Supplied records Block Start

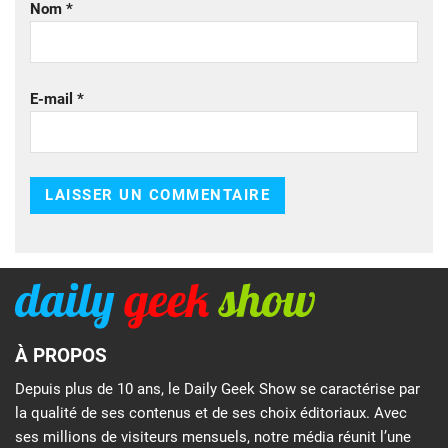
Nom
*
E-mail
*
À PROPOS
Depuis plus de 10 ans, le Daily Geek Show se caractérise par
la qualité de ses contenus et de ses choix éditoriaux. Avec
ses millions de visiteurs mensuels, notre média réunit l’une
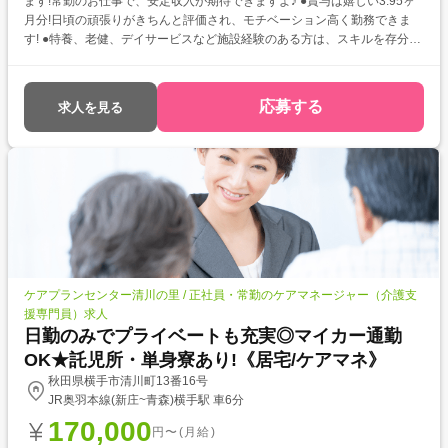
ます!常勤のお仕事で、安定収入が期待できますよ♪ ●賞与は嬉しい3.95ヶ
月分!日頃の頑張りがきちんと評価され、モチベーション高く勤務できま
す! ●特養、老健、デイサービスなど施設経験のある方は、スキルを存分に
活かしてご活躍いただけます。実務経験を存分に活かして働きたい方にピ
ッタリの環境です。
応募する
求人を見る
ケアプランセンター清川の里 / 正社員・常勤のケアマネージャー（介護支
援専門員）求人
日勤のみでプライベートも充実◎マイカー通勤
OK★託児所・単身寮あり!《居宅/ケアマネ》
秋田県横手市清川町13番16号
JR奥羽本線(新庄~青森)横手駅 車6分
170,000
円〜(月給)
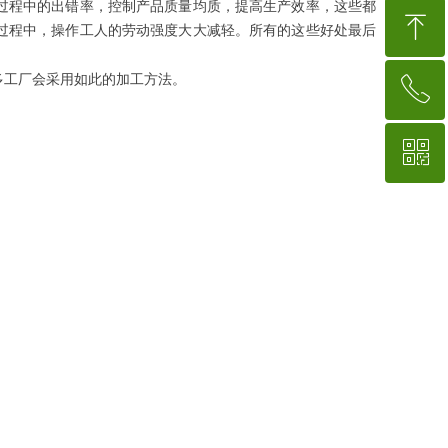
过程中的出错率，控制产品质量均质，提高生产效率，这些都
ꁸ
过程中，操作工人的劳动强度大大减轻。所有的这些好处最后
多工厂会采用如此的加工方法。
ꂅ
回到顶部
ꀥ
15767554018
微信二维码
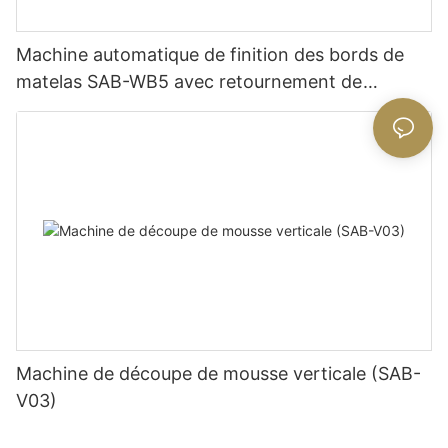
Machine automatique de finition des bords de
matelas SAB-WB5 avec retournement de
matelas
Machine de découpe de mousse verticale (SAB-
V03)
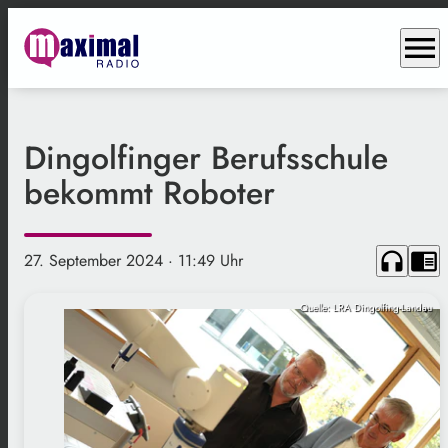
menu
Dingolfinger Berufsschule
bekommt Roboter
headphones
chrome_reader_mode
27. September 2024
· 11:49 Uhr
Quelle: LRA Dingolfing-Landau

Supplied records Block End

Reproduce only the lines running from the beginning of the entries above to the line holding "Machine automatique de finition des bords de", inclusive. Pictures stay out of the copy.

*Answer below*:
Nom
*
E-mail
*
À PROPOS
Depuis plus de 10 ans, le Daily Geek Show se caractérise par
la qualité de ses contenus et de ses choix éditoriaux. Avec
ses millions de visiteurs mensuels, notre média réunit l’une
ます!常勤のお仕事で、安定収入が期待できますよ♪ ●賞与は嬉しい3.95ヶ
月分!日頃の頑張りがきちんと評価され、モチベーション高く勤務できま
す! ●特養、老健、デイサービスなど施設経験のある方は、スキルを存分に
活かしてご活躍いただけます。実務経験を存分に活かして働きたい方にピ
ッタリの環境です。
応募する
求人を見る
ケアプランセンター清川の里 / 正社員・常勤のケアマネージャー（介護支
援専門員）求人
日勤のみでプライベートも充実◎マイカー通勤
OK★託児所・単身寮あり!《居宅/ケアマネ》
秋田県横手市清川町13番16号
JR奥羽本線(新庄~青森)横手駅 車6分
170,000
円〜(月給)
过程中的出错率，控制产品质量均质，提高生产效率，这些都
ꁸ
过程中，操作工人的劳动强度大大减轻。所有的这些好处最后
多工厂会采用如此的加工方法。
ꂅ
回到顶部
ꀥ
15767554018
微信二维码
Machine automatique de finition des bords de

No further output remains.